_Stored data_
★ ★ ★

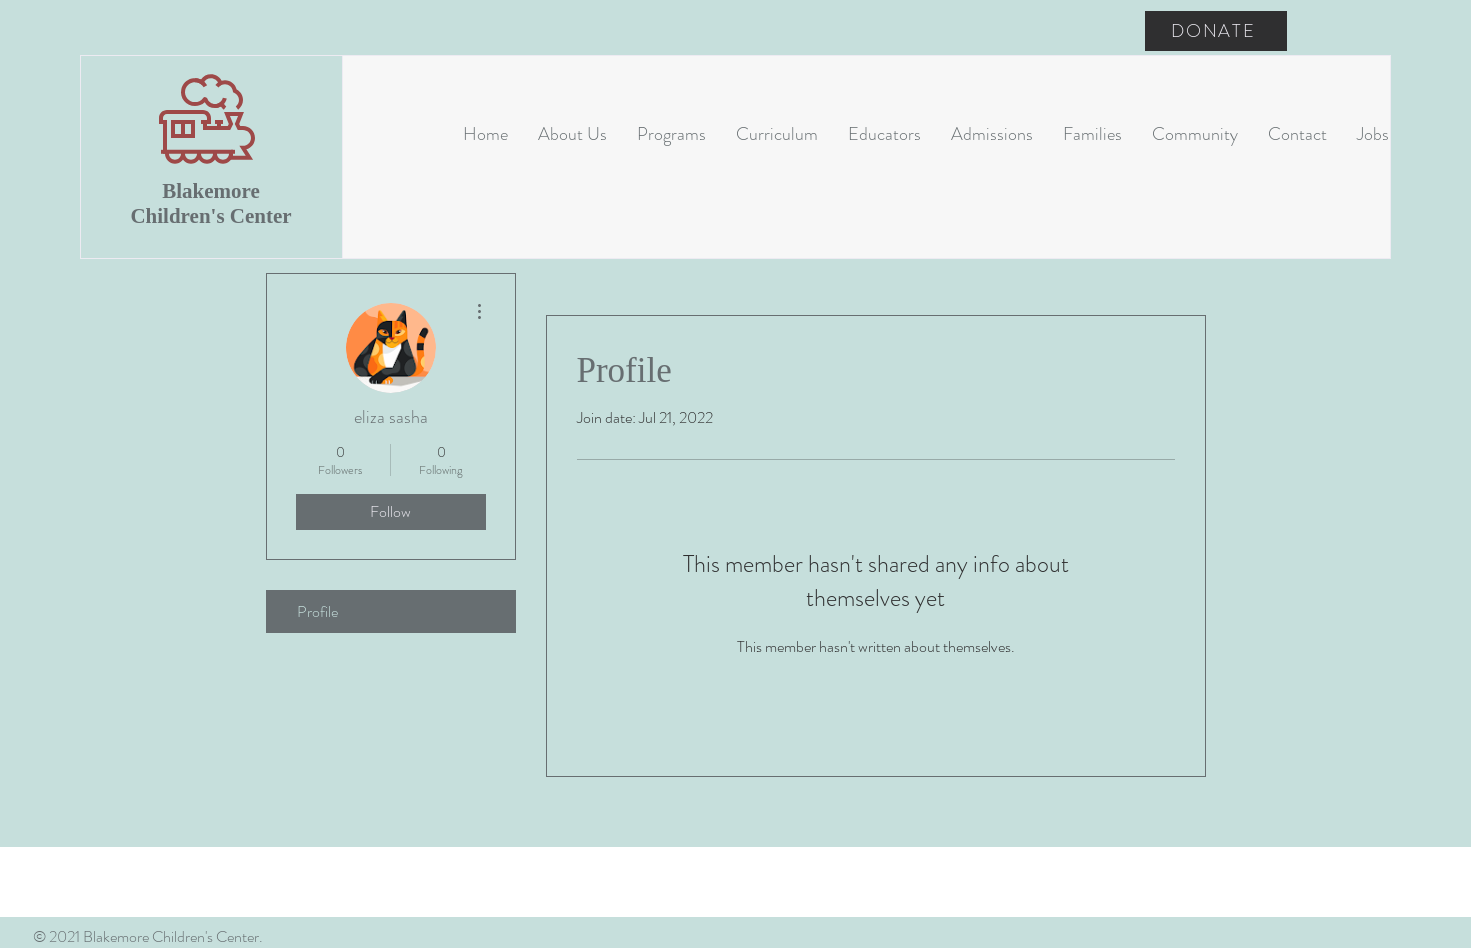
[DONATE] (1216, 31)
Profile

★ ★ ★

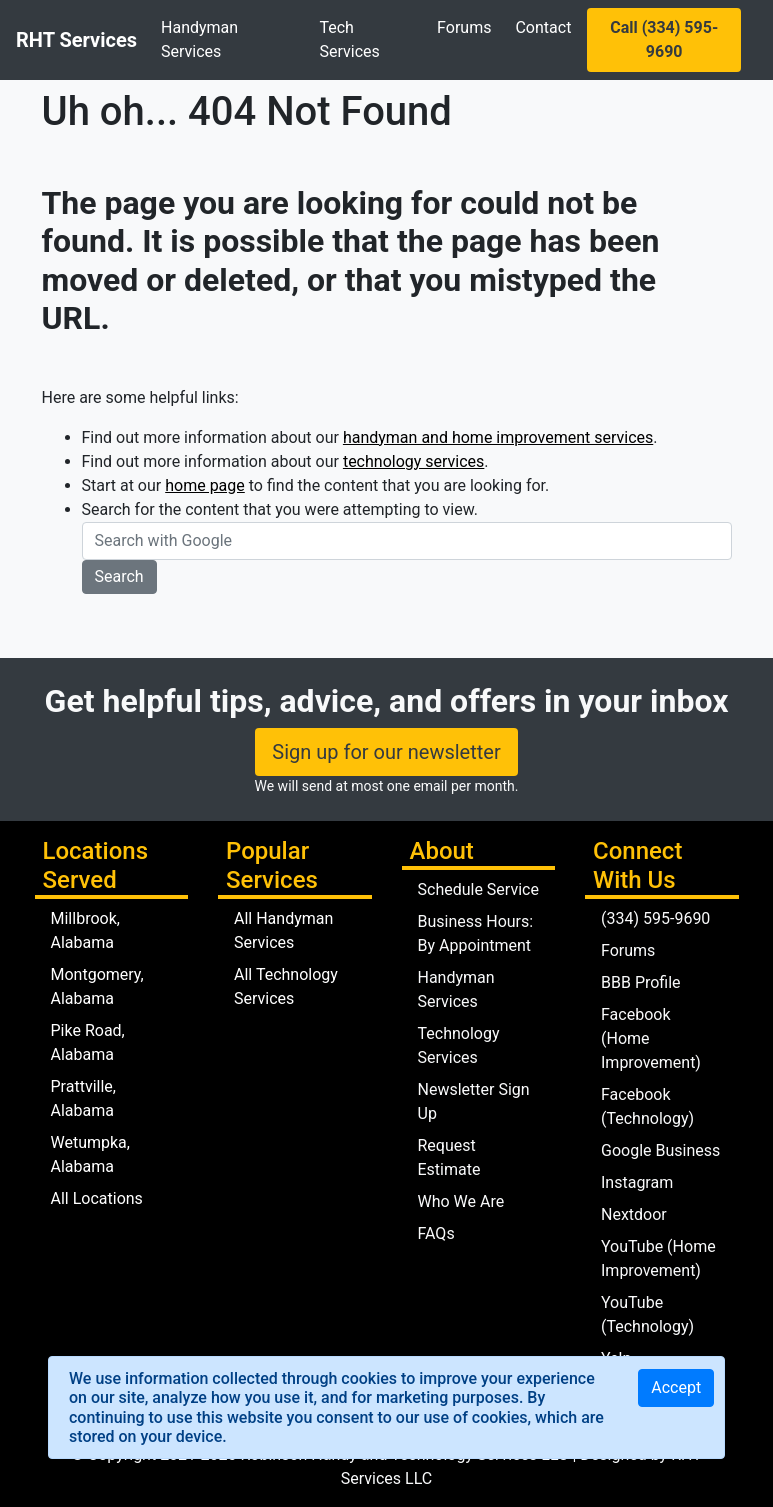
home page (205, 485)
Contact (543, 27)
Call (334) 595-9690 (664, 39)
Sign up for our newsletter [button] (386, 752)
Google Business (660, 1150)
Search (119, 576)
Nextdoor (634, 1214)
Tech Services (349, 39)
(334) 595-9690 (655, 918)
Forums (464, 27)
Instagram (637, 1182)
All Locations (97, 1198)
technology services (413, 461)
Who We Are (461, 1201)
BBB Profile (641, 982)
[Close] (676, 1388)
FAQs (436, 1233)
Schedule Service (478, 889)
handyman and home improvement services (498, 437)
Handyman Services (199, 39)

★ ★ ★

_Brief_
Since only part of the listing is wanted, copy exactly the lines from the one holding "Tech Services (349, 39)" to the one holding "Handyman Services (199, 39)", both included.

_Answer box_
Tech Services (349, 39)
(334) 595-9690 (655, 918)
Forums (464, 27)
Instagram (637, 1182)
All Locations (97, 1198)
technology services (413, 461)
Who We Are (461, 1201)
BBB Profile (641, 982)
[Close] (676, 1388)
FAQs (436, 1233)
Schedule Service (478, 889)
handyman and home improvement services (498, 437)
Handyman Services (199, 39)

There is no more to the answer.